Data to process ::
- - -

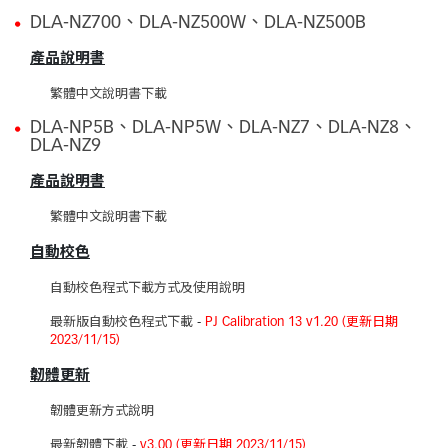
DLA-NZ700、DLA-NZ500W、DLA-NZ500B
產品說明書
繁體中文說明書下載
DLA-NP5B、DLA-NP5W、DLA-NZ7、DLA-NZ8、
DLA-NZ9
產品說明書
繁體中文說明書下載
自動校色
自動校色程式下載方式及使用說明
最新版自動校色程式下載
-
PJ Calibration 13 v1.20 (更新日期
2023/11/15)
韌體更新
韌體更新方式說明
最新韌體下載
-
v3.00 (更新日期 2023/11/15)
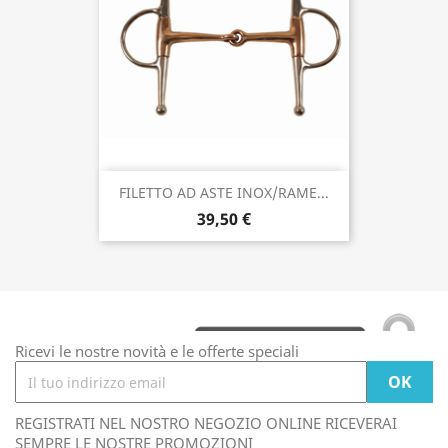
FILETTO AD ASTE INOX/RAME...
39,50 €
Ricevi le nostre novità e le offerte speciali
REGISTRATI NEL NOSTRO NEGOZIO ONLINE RICEVERAI
SEMPRE LE NOSTRE PROMOZIONI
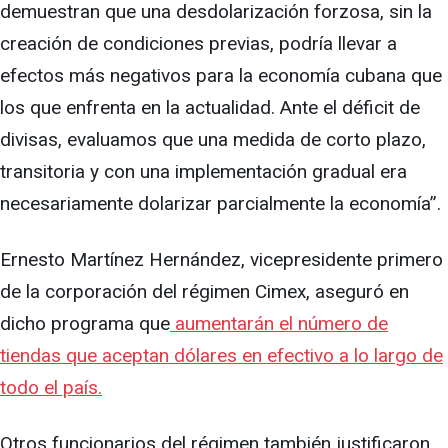
demuestran que una desdolarización forzosa, sin la
creación de condiciones previas, podría llevar a
efectos más negativos para la economía cubana que
los que enfrenta en la actualidad. Ante el déficit de
divisas, evaluamos que una medida de corto plazo,
transitoria y con una implementación gradual era
necesariamente dolarizar parcialmente la economía”.
Ernesto Martínez Hernández, vicepresidente primero
de la corporación del régimen Cimex, aseguró en
dicho programa que
aumentarán el número de
tiendas que aceptan dólares en efectivo a lo largo de
todo el país.
Otros funcionarios del régimen también justificaron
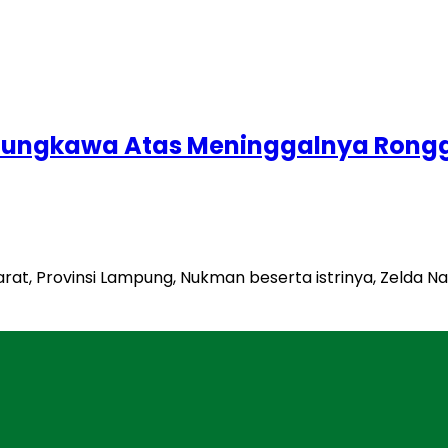
Sungkawa Atas Meninggalnya Rongg
arat, Provinsi Lampung, Nukman beserta istrinya, Zeld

- - -

Exactly as written, give the entries above again, with no images.

Your solution ::
DLA-NZ700、DLA-NZ500W、DLA-NZ500B
產品說明書
繁體中文說明書下載
DLA-NP5B、DLA-NP5W、DLA-NZ7、DLA-NZ8、
DLA-NZ9
產品說明書
繁體中文說明書下載
自動校色
自動校色程式下載方式及使用說明
最新版自動校色程式下載
-
PJ Calibration 13 v1.20 (更新日期
2023/11/15)
韌體更新
韌體更新方式說明
最新韌體下載
-
v3.00 (更新日期 2023/11/15)
FILETTO AD ASTE INOX/RAME...
39,50 €
Ricevi le nostre novità e le offerte speciali
REGISTRATI NEL NOSTRO NEGOZIO ONLINE RICEVERAI
SEMPRE LE NOSTRE PROMOZIONI
demuestran que una desdolarización forzosa, sin la
creación de condiciones previas, podría llevar a
efectos más negativos para la economía cubana que
los que enfrenta en la actualidad. Ante el déficit de
divisas, evaluamos que una medida de corto plazo,
transitoria y con una implementación gradual era
necesariamente dolarizar parcialmente la economía”.
Ernesto Martínez Hernández, vicepresidente primero
de la corporación del régimen Cimex, aseguró en
dicho programa que
aumentarán el número de
tiendas que aceptan dólares en efectivo a lo largo de
todo el país.
Otros funcionarios del régimen también justificaron
Sungkawa Atas Meninggalnya Rongg
arat, Provinsi Lampung, Nukman beserta istrinya, Zeld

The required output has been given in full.